TASK INPUT Block Start

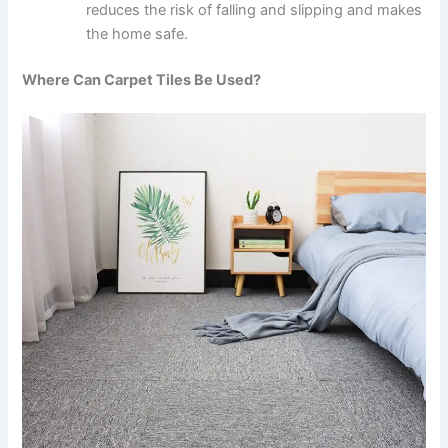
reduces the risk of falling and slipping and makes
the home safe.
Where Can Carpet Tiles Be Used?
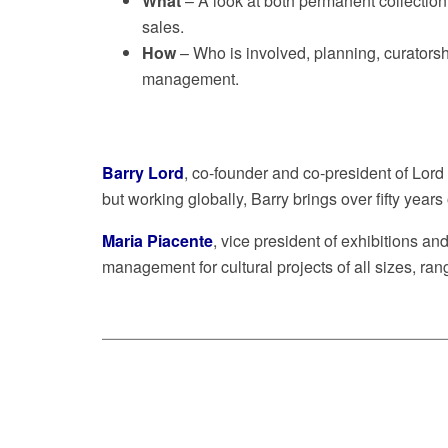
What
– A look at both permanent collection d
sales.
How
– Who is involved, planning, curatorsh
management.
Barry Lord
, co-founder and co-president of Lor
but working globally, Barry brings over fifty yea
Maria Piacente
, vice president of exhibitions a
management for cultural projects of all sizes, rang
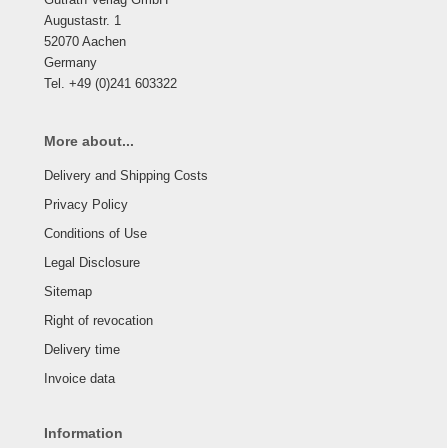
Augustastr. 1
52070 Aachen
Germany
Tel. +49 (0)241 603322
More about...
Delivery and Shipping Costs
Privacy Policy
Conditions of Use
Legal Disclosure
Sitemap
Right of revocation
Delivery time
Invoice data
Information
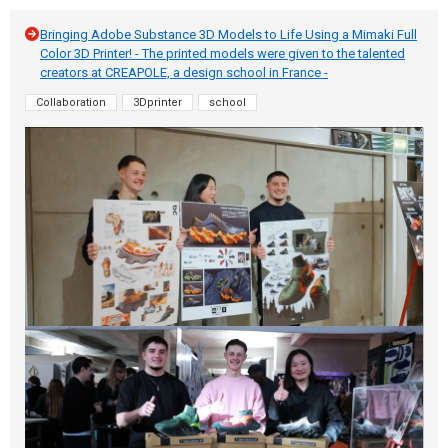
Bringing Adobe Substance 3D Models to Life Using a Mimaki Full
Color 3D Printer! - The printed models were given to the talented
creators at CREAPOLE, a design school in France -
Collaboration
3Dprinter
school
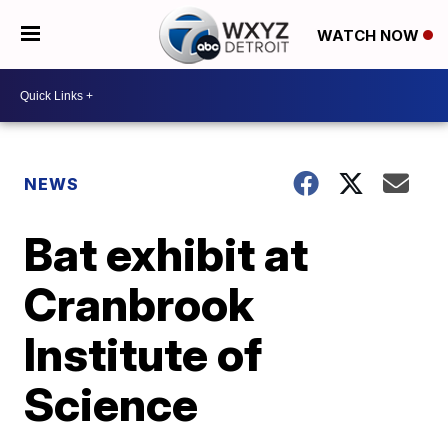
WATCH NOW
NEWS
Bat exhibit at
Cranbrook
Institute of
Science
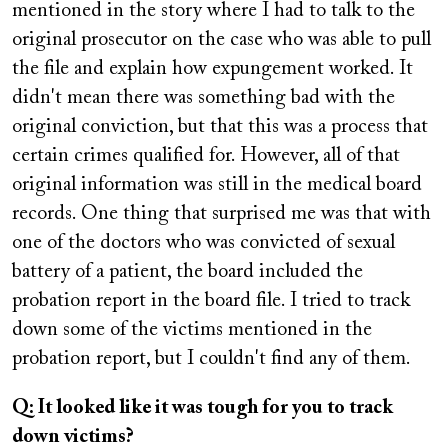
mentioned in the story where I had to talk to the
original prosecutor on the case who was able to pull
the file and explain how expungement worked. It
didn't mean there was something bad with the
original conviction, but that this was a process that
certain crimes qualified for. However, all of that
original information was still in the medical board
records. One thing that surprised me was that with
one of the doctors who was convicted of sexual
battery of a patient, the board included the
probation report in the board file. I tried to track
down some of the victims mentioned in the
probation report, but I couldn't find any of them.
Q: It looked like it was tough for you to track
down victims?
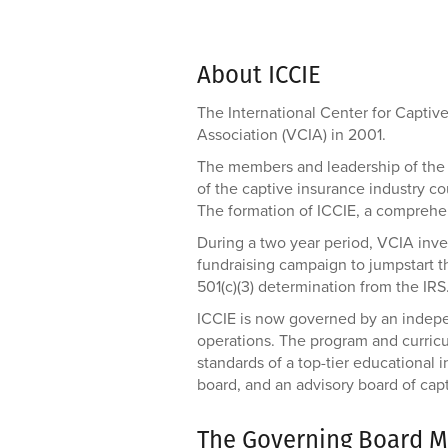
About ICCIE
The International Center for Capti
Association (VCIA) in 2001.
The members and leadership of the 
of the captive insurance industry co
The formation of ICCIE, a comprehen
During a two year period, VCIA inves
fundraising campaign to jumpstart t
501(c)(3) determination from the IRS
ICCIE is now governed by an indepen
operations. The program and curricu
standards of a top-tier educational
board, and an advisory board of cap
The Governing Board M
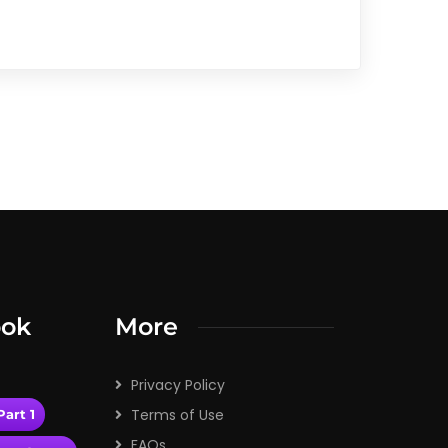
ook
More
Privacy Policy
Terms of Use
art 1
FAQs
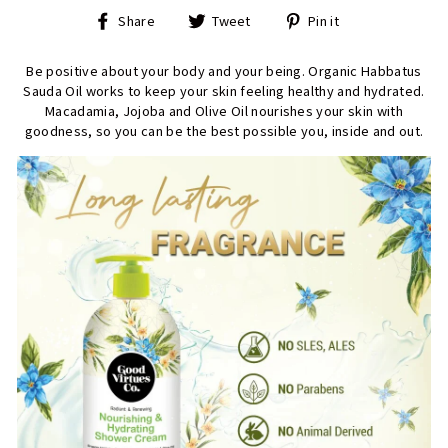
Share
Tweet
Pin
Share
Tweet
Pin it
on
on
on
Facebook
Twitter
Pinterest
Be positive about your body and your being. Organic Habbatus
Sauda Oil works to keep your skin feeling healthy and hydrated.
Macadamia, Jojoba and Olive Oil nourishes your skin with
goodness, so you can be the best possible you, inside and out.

TASK INPUT Block End

__AIM OF THE TASK__: Every line with "track" in it should be copied from the entries above.

__EXERCISE RESULT__:
probation report in the board file. I tried to track
Q: It looked like it was tough for you to track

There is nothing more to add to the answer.